[Start of Attachment]

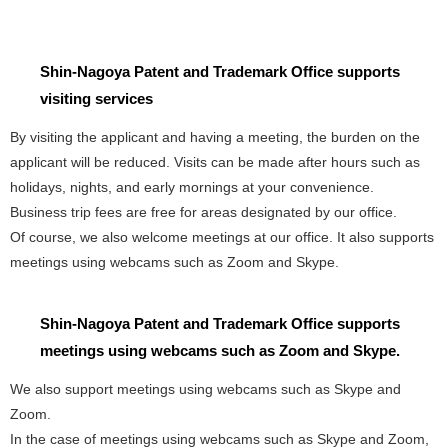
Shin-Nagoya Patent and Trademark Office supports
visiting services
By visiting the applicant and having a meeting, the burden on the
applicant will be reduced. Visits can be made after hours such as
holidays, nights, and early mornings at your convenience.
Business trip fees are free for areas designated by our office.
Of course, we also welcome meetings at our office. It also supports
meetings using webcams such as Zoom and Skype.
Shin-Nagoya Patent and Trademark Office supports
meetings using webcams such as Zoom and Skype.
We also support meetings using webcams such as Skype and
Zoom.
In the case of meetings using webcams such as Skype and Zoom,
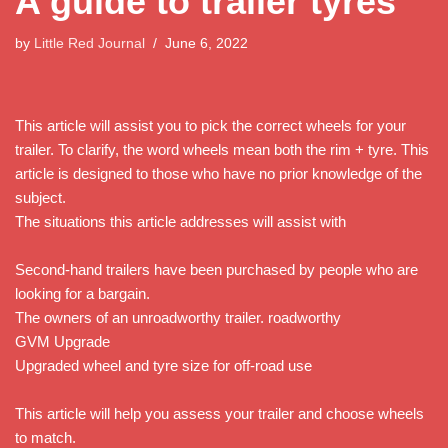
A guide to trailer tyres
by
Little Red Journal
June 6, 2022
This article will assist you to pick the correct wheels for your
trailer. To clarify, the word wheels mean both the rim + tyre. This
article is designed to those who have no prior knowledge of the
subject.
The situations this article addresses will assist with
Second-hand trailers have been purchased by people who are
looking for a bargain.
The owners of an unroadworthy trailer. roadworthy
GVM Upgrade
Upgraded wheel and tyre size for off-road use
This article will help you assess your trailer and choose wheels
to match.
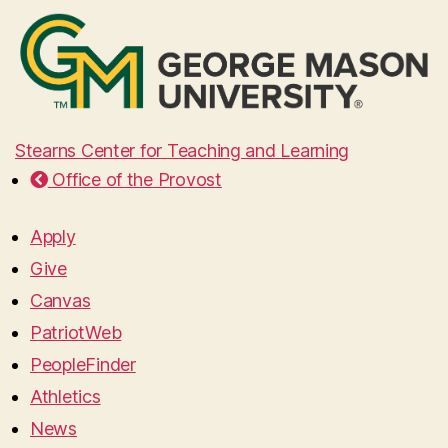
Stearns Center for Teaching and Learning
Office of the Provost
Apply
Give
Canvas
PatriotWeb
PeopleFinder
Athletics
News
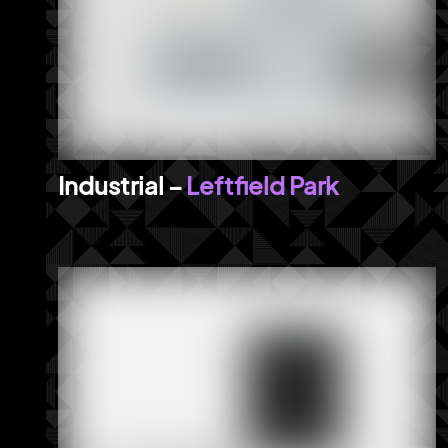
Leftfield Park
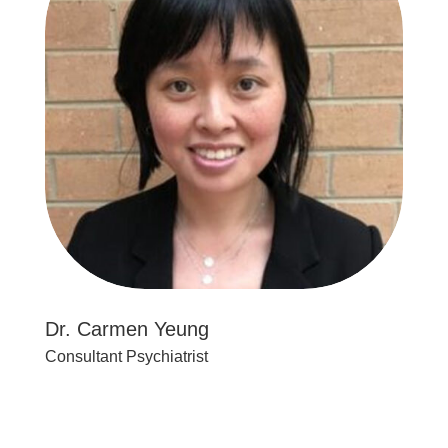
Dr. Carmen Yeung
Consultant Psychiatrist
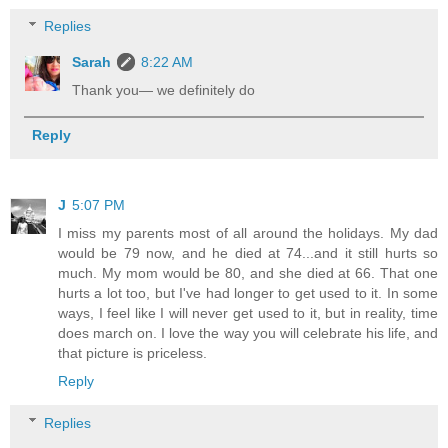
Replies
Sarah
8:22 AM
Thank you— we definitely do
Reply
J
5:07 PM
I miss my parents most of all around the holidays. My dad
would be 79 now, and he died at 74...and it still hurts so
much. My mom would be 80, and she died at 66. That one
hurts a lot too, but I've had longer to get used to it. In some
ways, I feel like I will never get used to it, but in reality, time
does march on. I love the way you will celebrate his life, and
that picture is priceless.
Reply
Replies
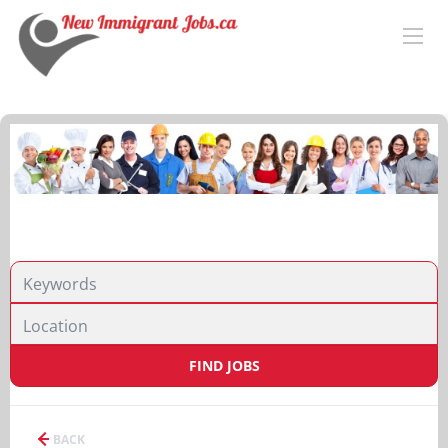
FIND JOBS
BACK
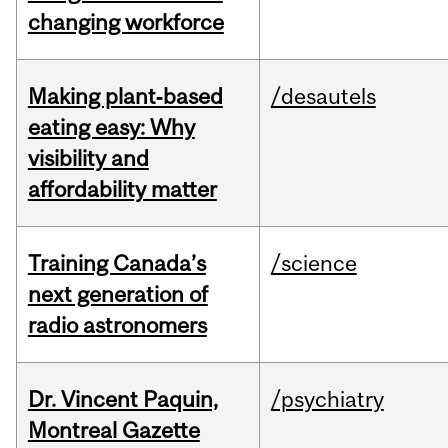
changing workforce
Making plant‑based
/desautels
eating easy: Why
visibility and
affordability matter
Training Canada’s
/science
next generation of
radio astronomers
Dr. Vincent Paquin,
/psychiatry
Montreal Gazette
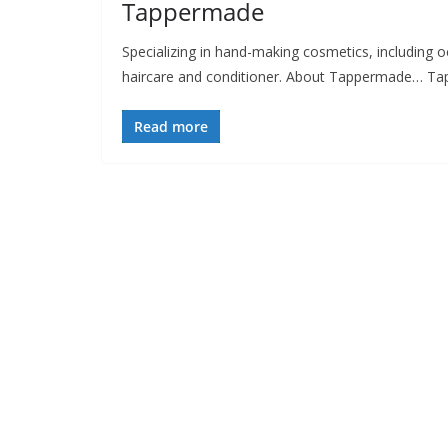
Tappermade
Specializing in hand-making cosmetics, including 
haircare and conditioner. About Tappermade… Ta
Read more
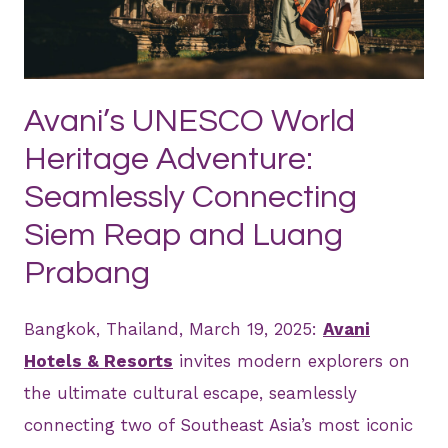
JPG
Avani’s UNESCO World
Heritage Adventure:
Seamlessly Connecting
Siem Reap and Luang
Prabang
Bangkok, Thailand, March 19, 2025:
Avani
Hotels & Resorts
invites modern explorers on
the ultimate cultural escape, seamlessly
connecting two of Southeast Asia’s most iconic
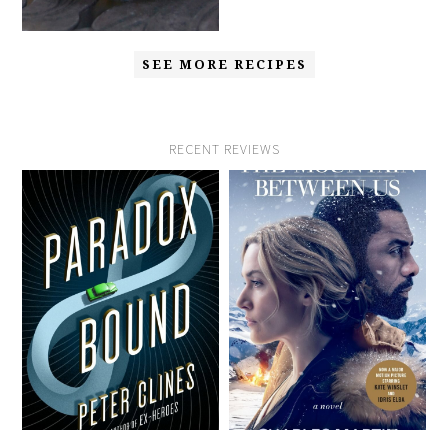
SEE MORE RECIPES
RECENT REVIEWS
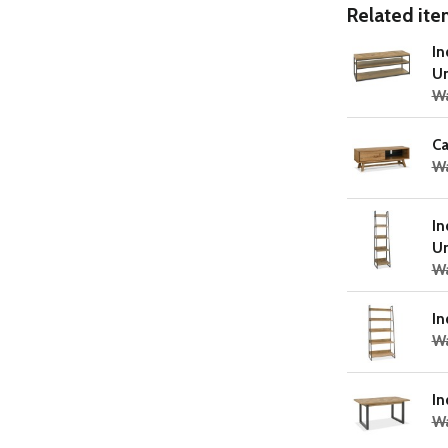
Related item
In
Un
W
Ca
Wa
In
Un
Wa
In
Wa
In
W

[End of Attachment]

▶ [ACTIVITY]: In the listing above, find each line with "would" and copy it.

▶ [RESULT BELOW]:
would be 79 now, and he died at 74...and it still hurts so
much. My mom would be 80, and she died at 66. That one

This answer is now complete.